Barking up the wrong model for REDD+

There is increasingly vocal resistance by representatives of local communities and indigenous peoples to REDD. What was seen at Copenhagen as an almost ‘oven ready’ agreement on REDD has been subject to significant proposed changes over the past year most notably at the intercessional UNFCCC meetings in Bonn and Tianjin. These changes reflect a weather change in the attitudes of  marginalized groups  and their increasingly determined representation. It might cause us to wonder if the scale is tipping on the side of REDD’s costs  outweighing its potential benefits.

The apprehension is founded on fears of diminishing rights of forest dependent peoples over their lands, their forests and their traditional livelihoods.  Fundamentally they express real concerns that  REDD and carbon markets, like many initiatives before them, will be co-opted to serve the interests of the elite and undermine the interests of the poor.

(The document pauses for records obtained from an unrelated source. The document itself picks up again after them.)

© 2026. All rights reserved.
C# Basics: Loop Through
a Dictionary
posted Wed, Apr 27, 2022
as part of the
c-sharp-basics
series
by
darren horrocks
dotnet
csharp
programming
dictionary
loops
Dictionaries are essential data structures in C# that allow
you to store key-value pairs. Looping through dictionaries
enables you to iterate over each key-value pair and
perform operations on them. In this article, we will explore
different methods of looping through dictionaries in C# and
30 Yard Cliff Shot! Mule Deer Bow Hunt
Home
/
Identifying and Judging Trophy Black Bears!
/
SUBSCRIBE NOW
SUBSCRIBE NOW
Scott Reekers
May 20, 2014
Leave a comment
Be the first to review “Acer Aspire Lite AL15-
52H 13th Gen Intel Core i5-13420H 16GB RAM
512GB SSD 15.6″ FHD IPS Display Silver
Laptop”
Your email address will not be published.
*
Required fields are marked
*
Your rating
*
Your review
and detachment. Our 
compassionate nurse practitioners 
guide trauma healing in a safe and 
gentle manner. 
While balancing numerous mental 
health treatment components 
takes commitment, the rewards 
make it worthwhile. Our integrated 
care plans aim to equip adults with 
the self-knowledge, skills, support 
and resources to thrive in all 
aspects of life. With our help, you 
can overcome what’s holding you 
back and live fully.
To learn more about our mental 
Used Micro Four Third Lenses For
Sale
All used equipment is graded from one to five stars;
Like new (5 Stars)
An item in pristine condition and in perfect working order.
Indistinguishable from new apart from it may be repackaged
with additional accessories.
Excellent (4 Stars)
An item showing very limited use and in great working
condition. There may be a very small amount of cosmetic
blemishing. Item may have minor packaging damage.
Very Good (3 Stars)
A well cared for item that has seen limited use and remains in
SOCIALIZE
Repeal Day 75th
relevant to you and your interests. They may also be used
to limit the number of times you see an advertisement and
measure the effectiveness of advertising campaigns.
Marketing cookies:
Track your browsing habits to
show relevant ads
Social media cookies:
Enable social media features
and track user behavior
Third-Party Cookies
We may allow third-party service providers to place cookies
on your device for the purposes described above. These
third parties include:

As much as some, such as myself, are inclined to believe that with sufficiently robust safeguards REDD can be molded such that local communities are genuine beneficiaries, a recent report by the Rainforest Foundation poses some serious challenges to the way REDD activities have been conducted to date. The report accuses a widely used REDD cost accounting methodology, the carbon mitigation ‘cost-curve’, of being misleading to policy makers, deeply methodologically flawed and inherently undermining of local community interests.

Brought into the popular sphere by the Stern Report and long associated with the McKinsey consulting firm in Australia, undeniable biases are built into the methodology which favor economically quantifiable activities and in particular, commercial interests. In efforts aimed at grasping first for ‘low hanging fruit’, McKinsey has used the cost-curve to advocate for eliminating shifting agriculture as a ‘cheap’ option for reducing deforestation. They suggest this to be achievable in Indonesia at bargain basement prices of only US $1 per tCO2e.

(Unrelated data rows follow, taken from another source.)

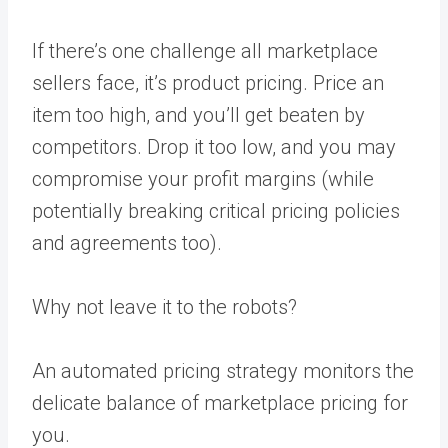
If there’s one challenge all marketplace
sellers face, it’s product pricing. Price an
item too high, and you’ll get beaten by
competitors. Drop it too low, and you may
compromise your profit margins (while
potentially breaking critical pricing policies
and agreements too).
Why not leave it to the robots?
An
automated pricing strategy
monitors the
delicate balance of marketplace pricing for
you.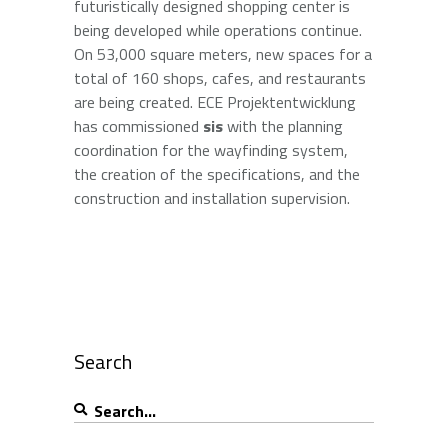
futuristically designed shopping center is
being developed while operations continue.
On 53,000 square meters, new spaces for a
total of 160 shops, cafes, and restaurants
are being created. ECE Projektentwicklung
has commissioned
sis
with the planning
coordination for the wayfinding system,
the creation of the specifications, and the
construction and installation supervision.
Search
Search
for: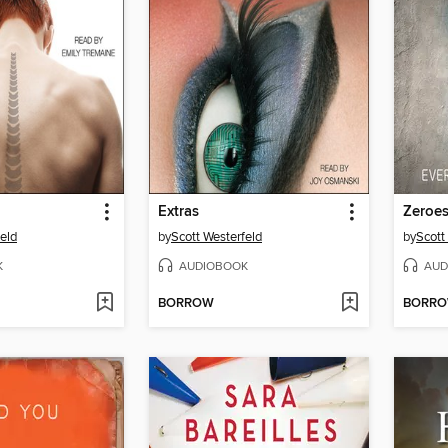
Extras
Zeroe
eld
by
Scott Westerfeld
by
Scott
K
AUDIOBOOK
AUD
BORROW
BORR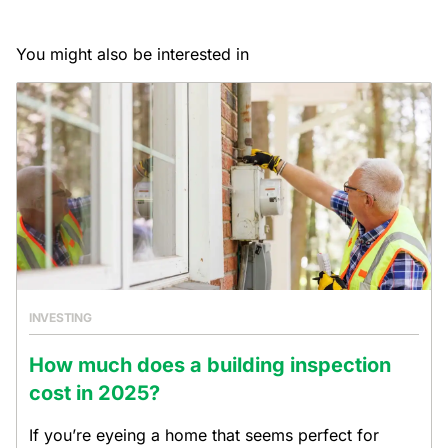
You might also be interested in
INVESTING
How much does a building inspection
cost in 2025?
If you’re eyeing a home that seems perfect for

 But the Rainforest Foundation report asserts that they are wrong. Methodologically, economically and ethically. The carbon mitigation cost-curve seriously undervalues the package of services that forests provide to subsistence communities. It simply does not account for the range of values that exist outside the parameters of market forces.  It blithely undervalues the costs of REDD in all of transaction, implementation and monitoring costs.

Despite the findings of the report, I remain convinced that REDD can (and must) serve the interests of the global armies of rural poor. The case of the cost-curves’ subtle but unjust biases should be a call to vigilence. On the positive side, as civil society and community groups become more informed, engaged and determined, the less the risk that inequitable systems and methods will slip by unquestioned.